O’Reilly Network has a series called Women in Technology beginning now and continuing through September. The series creator, Tatiana Apandi, describes the purpose of the series:
My hope is that the myriad of experiences you read about here will showcase how valuable it is to hear from different women at all stages of their careers and lives. Whether you believe that there is gender inequality within the tech community that we should all work to improve or if you think that there are no issues at all, one underlying truth is that we should support each other as individuals.
I’ll give you a taste of what’s been said in the first three posts. I hope this will give you an incentive to subscribe to or follow the entire series for the month of September.
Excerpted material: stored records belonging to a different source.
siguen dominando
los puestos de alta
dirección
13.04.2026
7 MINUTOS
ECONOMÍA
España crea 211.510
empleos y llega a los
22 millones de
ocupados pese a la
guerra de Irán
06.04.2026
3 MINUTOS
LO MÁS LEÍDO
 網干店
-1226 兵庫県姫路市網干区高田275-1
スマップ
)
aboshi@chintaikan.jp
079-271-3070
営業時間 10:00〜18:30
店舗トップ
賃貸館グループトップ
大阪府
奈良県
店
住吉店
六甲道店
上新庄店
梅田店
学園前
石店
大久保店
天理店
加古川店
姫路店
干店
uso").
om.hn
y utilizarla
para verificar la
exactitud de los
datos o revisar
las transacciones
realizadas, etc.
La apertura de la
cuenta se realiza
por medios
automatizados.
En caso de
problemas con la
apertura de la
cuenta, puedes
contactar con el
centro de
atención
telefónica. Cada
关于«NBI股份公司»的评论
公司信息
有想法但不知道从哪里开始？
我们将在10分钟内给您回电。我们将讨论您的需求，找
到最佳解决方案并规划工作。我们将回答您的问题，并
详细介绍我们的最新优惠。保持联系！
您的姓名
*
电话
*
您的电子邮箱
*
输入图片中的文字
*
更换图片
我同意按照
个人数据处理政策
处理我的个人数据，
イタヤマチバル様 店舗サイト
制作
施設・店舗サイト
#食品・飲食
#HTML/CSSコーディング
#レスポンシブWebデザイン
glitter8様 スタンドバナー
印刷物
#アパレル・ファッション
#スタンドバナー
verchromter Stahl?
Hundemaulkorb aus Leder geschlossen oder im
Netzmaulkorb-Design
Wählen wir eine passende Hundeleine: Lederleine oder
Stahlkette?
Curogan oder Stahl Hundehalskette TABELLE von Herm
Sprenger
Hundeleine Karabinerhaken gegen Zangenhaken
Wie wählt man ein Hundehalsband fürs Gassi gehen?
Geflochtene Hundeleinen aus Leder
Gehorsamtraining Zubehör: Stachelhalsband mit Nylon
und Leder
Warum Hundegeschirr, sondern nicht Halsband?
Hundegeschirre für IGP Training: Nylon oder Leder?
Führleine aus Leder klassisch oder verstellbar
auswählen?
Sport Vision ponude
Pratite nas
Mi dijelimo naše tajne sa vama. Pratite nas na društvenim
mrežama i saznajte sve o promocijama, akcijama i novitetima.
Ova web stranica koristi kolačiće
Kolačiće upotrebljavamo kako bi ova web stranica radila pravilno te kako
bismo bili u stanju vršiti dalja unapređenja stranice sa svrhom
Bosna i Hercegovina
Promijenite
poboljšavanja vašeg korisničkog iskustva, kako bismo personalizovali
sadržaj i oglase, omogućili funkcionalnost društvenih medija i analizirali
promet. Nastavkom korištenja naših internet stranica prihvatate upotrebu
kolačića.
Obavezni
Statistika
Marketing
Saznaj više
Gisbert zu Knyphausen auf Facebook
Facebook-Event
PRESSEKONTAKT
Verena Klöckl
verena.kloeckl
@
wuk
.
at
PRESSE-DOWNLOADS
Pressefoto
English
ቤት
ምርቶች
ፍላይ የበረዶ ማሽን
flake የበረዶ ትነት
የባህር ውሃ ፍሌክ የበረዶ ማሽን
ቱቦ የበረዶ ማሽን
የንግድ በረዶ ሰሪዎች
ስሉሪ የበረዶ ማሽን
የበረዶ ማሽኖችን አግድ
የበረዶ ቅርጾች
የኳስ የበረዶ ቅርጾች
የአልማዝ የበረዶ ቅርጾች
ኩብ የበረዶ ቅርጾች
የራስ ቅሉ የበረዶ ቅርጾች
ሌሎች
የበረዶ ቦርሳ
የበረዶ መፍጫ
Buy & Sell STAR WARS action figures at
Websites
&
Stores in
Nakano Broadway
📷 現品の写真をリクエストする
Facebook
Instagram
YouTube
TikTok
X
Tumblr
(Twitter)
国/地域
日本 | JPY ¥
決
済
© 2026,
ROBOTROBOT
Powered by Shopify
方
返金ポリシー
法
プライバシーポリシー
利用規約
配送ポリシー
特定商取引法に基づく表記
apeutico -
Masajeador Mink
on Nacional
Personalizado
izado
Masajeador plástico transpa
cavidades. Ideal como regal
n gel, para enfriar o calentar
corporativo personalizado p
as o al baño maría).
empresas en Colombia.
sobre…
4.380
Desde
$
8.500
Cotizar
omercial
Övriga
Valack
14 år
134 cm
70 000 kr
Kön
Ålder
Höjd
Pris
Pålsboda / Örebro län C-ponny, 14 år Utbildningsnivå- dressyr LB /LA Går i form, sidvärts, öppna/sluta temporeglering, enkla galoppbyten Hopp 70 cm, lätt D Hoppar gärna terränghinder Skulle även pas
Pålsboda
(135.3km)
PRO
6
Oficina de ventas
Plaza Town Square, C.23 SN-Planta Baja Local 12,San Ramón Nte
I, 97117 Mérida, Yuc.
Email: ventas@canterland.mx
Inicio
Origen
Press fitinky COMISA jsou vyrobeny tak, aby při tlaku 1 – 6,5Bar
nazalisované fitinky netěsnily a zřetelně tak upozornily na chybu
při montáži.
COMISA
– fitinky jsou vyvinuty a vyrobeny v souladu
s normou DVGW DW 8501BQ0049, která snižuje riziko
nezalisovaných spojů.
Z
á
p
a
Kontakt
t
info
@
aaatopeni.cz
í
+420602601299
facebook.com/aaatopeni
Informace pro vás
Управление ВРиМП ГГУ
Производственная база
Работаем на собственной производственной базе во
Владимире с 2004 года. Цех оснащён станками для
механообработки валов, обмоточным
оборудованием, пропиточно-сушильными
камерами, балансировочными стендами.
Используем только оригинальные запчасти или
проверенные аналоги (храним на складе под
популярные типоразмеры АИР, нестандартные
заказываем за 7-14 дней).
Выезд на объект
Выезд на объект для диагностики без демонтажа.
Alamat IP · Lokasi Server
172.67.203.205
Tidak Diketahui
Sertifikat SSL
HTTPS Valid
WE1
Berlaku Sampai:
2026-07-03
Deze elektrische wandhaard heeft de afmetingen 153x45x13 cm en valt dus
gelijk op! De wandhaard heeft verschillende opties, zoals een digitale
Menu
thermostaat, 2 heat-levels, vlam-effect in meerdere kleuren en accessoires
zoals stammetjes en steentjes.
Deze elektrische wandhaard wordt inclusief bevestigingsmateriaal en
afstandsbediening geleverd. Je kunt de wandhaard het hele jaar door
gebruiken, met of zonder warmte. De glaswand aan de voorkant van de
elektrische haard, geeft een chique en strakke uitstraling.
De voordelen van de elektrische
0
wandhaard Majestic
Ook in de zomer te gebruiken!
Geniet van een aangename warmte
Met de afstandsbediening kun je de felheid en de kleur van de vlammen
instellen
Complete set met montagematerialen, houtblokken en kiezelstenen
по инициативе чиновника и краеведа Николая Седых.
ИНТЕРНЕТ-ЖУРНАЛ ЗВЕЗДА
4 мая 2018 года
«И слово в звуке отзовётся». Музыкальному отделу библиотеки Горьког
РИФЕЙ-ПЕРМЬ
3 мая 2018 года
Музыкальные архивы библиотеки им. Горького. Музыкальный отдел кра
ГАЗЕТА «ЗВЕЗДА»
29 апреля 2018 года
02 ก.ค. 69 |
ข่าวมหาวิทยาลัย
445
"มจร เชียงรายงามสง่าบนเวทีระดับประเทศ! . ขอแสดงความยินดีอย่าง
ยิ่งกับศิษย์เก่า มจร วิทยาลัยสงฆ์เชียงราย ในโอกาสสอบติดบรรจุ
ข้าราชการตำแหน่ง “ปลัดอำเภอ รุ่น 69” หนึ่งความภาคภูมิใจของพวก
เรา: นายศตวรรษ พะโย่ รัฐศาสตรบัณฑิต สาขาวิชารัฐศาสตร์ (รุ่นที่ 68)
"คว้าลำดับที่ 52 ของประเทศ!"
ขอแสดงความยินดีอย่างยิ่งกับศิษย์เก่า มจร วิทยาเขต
The first article in the series is Social Engineering by Leslie Hawthorne. She tends to look at her work in terms of tasks, rather than gender specific. Her comments included:
I’ve never thought of my role in the technical community as being the result of or in any way inextricably tied to my femininity. If anything, in an effort to be the change I wish to see in the world, I’ve distanced myself from questions of gender roles in my work. If we are all (to be) equal, it seems counter-intuitive to look at my work as informed by my being a woman. I do and I make, I listen and I advise, I lead and I follow, and none of these things are the exclusive purview of women. While others might, I would not argue that either sex has a particular aptitude for any of these things. Still, when I look at what I do and what I make, I far more often than not find women playing a similar role and doing similar tasks: building communities, creating space for creativity and connection to manifest, taking care of mundane and arcane details so that others can focus on executing to a grander vision.
Maria Klawe, in A Fifty Year Wave of Change, said
In many ways, this is the best time ever to be a female student in a technical area. Most of the leading high-tech companies are trying to increase the recruitment and retention of women, and they are doing it for business reasons. They value the diverse perspectives women bring to technical teams and have found that women tend to make excellent project managers because of their people and organizational skills. There are more female professors in science and engineering than ever before, though in some fields (such as biology and chemistry), the numbers are still significantly lower than one would expect given the increased numbers of women receiving Ph.D.s.
Is everything rosy for women in technology? Unfortunately, the answer is no. In the computer science (CS) field in which I’ve ended up working, participation by women has been steadily decreasing at the undergraduate level. Despite hard work by many people, we haven’t turned that around yet. Today, the percentage of CS bachelor’s degrees granted in research universities to women is at 14 percent, its lowest ever (see http://www.cra.org/info/taulbee/women.html). Many of the top departments are reporting female enrollments of fewer than 10 percent in their CS major programs. The situation at the doctoral level is a bit better, with between 15 and 18 percent of CS Ph.D.s going to women over the last seven years, and the percentage of women faculty in CS departments steadily increasing.
The oh, so fabulous Nelly Yusupova wrote an article called Be a Part of Influencing the Future. Nelly talks about the stereotypic geek vs. the reality of what geeks are and do. She mentioned the lack of geek role models for young women. She commented,
When I started my career, I was lucky to have had many positive role models. I entered the technology field in 1996, just as the Internet craze was hitting its stride and I landed a job at Webgrrls International. Their mission has been to get more women online. Our office was full of technically savvy women from whom I could learn; and learn I did. I am now the CTO of Webgrrls International and the Founder of DigitalWoman.com. Webgrrls International has an outreach program called Team Webgrrls. We go into the inner-city to get girls excited about technology and show them how fun it can be. One of these sessions showcased the different career possibilities in Technology. We had a “career fair” at the Mercy Center for Women and Girls in the Bronx and, as I was talking about my career path, being a geek, and how cool it was, one of the girls said to me “But you don’t wear thick glasses!” She now has a different perspective of what being a geek means. It is with pleasure that I am a geek. I love technology and I live it; and, hopefully, I can be that role model that other girls need so much.
We need to change the geek stereotype and start showcasing that geek girls are the hip and cool people in society. We are driving society, creating the tools for the musicians, artists, actors, humanitarians, scientists, and doctors. If more girls knew the broader picture of the technology applications, I believe they would be intrigued to be a part of it. I became an expert at computers and technology by not being intimidated by new information and not giving up just because I did not know something.